Vim As A Writing Tool

Table of Contents

My official title at work is "Engineer", but I wear a lot of different technical hats. Most of my work tasks require me to spend a lot of time working with lots of different forms of plain text files like log files, XML files, and various programs. I like to stick to *one text editor* for editing all of that text for the following reasons:

Don't get me wrong - I love to learn new things. I just want to actually spend my time learning that new thing, not the supporting technologies that go with it. For example, if I want to learn how to write a Scala program, I should be able to devote my time to that, *not* to learning how to use the Eclipse IDE in an efficient way. To handle 99% of my text-related tasks, I therefore chose Vim because it's robust, extensible, and cross-platform. Surprisingly, I've read a few blogs recently about how people are using Vim as a writing tool. I had no idea that so many other people were performing non-technical tasks using Vim, so I thought that I would add to the discussion with my favorite Vim tools for authors.

Focus Tools

A lot of attention is being paid today to text editors that remove all of the clutter and let you focus only on your content. Vim has the current options:

  1. The writeroom plugin for Vim.
  2. Using Vim in a console like gnome-terminal and then using the full-screen option by pressing the F11 key.

Publishing Tools

Once you have your content written, you need to put it in a format that looks a little nicer than plain text. My favorite publishing plugin in Vim is the Vst ReStructured Text plugin. If you write your document using the Restructured Text markup formats, then this plugin makes it *very* easy to export to HTML & PDF. Of course, there are plugins for other markup formats like *LaTex* and Docbook too.

Personal Wiki

I have lots of different types of "creative writing" that I like to do, and not all of the "types" fit into neatly-organized categories. I therefore use a *personal wiki* to organize a lot of my writing that is a step or two below being a polished product.

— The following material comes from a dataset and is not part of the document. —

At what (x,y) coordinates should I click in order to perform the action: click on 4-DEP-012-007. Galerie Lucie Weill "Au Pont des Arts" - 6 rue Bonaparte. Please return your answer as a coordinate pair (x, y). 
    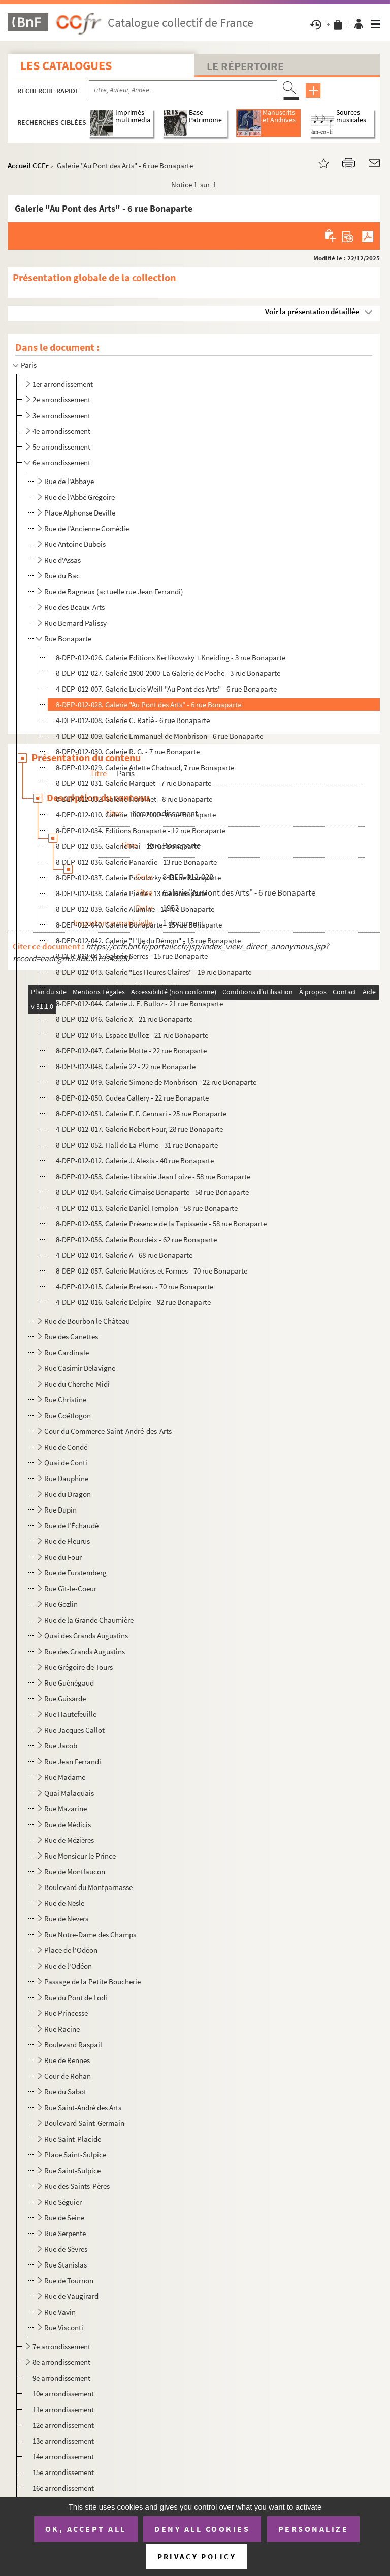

In case you haven't used a wiki before, it's simply a system that makes it very fast and easy to create, edit, and link documents. They're usually used by lots of people to collaborate, and they're usually web-based (like Wikipedia), but they can also be very useful as a personal "knowledge management" tool.

Vim actually has multiple wiki plugins from which to choose, but my favorite is the excellent vimwiki plugin. This plugin makes it *very* easy to not only create and edit documents, but it can even export your entire "wiki folder" to HTML. I'm even using it to write this blog :)

GPG Encryption

Encryption may not seem like a pertinent topic for "authors", but if you want to keep a truly personal journal, then it's a topic that you way want to consider. Thankfully, as long as you have a pivate *GunPG* key, the Vim GnuPG Plugin makes it very easy to transparently edit encrypted documents. Add gpg-agent and you have a robust, secure, and easy-to-use encryption solution.